Una vez tuve un sueño

Soñé con un mundo en el que todos podían ser lo que quisieran, hacer aquello que más satisfacción les provocara, que no existiera más impedimento que el deseo...

Hoy, a mis cuarenta y dos años recién cumplidos, y a pesar de que la vida golpeó con toda la crudeza de la realidad, todavía no he despertado de las utopías de juventud. Si no puedo vivir en un mundo feliz, me lo inventaré: haré que otros, como un dios todopoderoso de infinita bondad, sean felices... al menos en mi pensamiento.

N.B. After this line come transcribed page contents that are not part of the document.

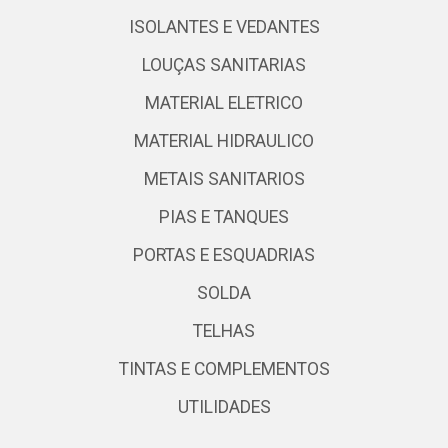
ISOLANTES E VEDANTES
LOUÇAS SANITARIAS
MATERIAL ELETRICO
MATERIAL HIDRAULICO
METAIS SANITARIOS
PIAS E TANQUES
PORTAS E ESQUADRIAS
SOLDA
TELHAS
TINTAS E COMPLEMENTOS
UTILIDADES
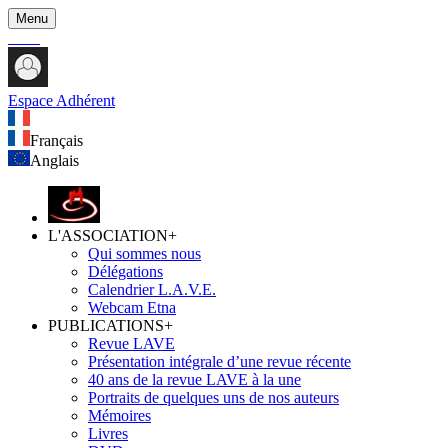
Menu
Espace Adhérent
Français
Anglais
L'ASSOCIATION
+
Qui sommes nous
Délégations
Calendrier L.A.V.E.
Webcam Etna
PUBLICATIONS
+
Revue LAVE
Présentation intégrale d’une revue récente
40 ans de la revue LAVE à la une
Portraits de quelques uns de nos auteurs
Mémoires
Livres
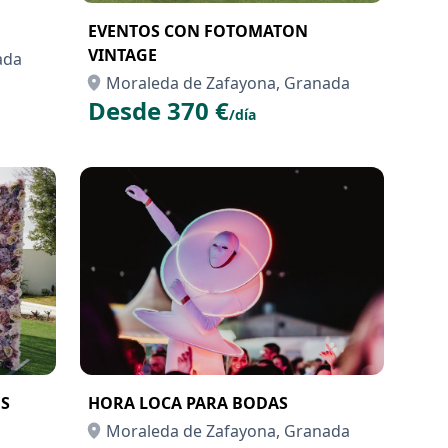
EVENTOS CON FOTOMATON
VINTAGE
ada
Moraleda de Zafayona, Granada
Desde 370 €
/día
S
HORA LOCA PARA BODAS
Moraleda de Zafayona, Granada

Y me puse a escribir. Ahora que tengo en mi haber más de setenta relatos cortos y dos novelas, descubro por qué Dios es "omniausente" e imperfecto.


domingo, 13 de diciembre de 2009

Secreto a voces (parte final)


¿Quién necesita a los hombres? Son egoístas, mezquinos… ¡Todo gira en torno al pequeño apéndice que les cuelga entre las piernas! “Es cierto”, se dijo Samantha apartando el Cosmopolitan de la leche con cacao del desayuno.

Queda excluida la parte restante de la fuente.